> [Work required]:
Print out the entries from the line containing "Accedi alla sezione" through the last line, exactly, and print nothing else. Pictures are not copied.

> [Data supplied]:

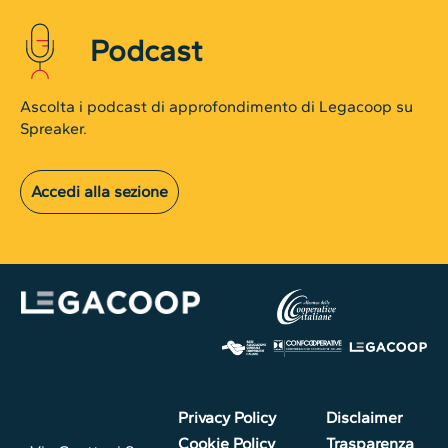
Podcast
Ascolta i podcast di approfondimento di Legacoop su
Spreaker.
Accedi alla sezione
Privacy Policy
Disclaimer
Cookie Policy
Trasparenza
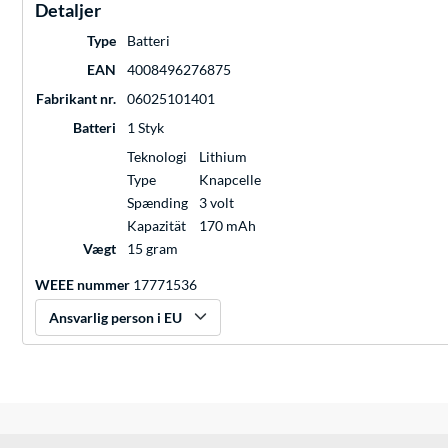
Detaljer
Type
Batteri
EAN
4008496276875
Fabrikant nr.
06025101401
Batteri
1 Styk
Teknologi
Lithium
Type
Knapcelle
Spænding
3 volt
Kapazität
170 mAh
Vægt
15 gram
WEEE nummer
17771536
Ansvarlig person i EU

> [Response]:
Accedi alla sezione
Privacy Policy
Disclaimer
Cookie Policy
Trasparenza
Detaljer
Type
Batteri
EAN
4008496276875
Fabrikant nr.
06025101401
Batteri
1 Styk
Teknologi
Lithium
Type
Knapcelle
Spænding
3 volt
Kapazität
170 mAh
Vægt
15 gram
WEEE nummer
17771536
Ansvarlig person i EU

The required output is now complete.